----- Records -----

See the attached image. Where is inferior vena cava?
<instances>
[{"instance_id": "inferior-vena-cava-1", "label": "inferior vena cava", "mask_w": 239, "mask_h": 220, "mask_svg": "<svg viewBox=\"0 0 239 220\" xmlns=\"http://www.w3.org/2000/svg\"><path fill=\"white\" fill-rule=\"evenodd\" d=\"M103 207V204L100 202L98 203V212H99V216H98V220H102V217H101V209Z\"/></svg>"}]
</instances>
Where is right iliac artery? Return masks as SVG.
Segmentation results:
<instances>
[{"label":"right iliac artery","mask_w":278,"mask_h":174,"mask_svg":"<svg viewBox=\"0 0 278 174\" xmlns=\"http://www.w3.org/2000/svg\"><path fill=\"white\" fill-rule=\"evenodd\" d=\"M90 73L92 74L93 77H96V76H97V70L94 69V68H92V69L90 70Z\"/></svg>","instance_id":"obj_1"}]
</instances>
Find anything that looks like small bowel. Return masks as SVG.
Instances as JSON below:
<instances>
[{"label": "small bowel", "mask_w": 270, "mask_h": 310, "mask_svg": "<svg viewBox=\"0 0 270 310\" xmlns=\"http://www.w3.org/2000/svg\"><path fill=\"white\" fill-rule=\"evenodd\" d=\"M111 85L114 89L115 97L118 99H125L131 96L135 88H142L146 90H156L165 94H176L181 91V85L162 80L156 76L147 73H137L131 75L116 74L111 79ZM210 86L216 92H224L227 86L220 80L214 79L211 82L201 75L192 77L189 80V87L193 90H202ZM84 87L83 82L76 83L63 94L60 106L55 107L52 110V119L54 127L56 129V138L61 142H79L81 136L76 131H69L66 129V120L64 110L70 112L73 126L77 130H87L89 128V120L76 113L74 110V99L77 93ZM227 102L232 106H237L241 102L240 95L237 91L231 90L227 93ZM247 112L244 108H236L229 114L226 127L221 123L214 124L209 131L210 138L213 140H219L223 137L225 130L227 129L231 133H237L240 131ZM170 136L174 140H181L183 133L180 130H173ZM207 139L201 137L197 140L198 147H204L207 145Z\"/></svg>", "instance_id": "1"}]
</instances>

-----

→ **What to produce**: Copy out, in full, each line above that has the word "artery" in it.

→ **The completed task**:
Where is right iliac artery? Return masks as SVG.
[{"label":"right iliac artery","mask_w":278,"mask_h":174,"mask_svg":"<svg viewBox=\"0 0 278 174\" xmlns=\"http://www.w3.org/2000/svg\"><path fill=\"white\" fill-rule=\"evenodd\" d=\"M90 73L92 74L93 77H96V76H97V70L94 69V68H92V69L90 70Z\"/></svg>","instance_id":"obj_1"}]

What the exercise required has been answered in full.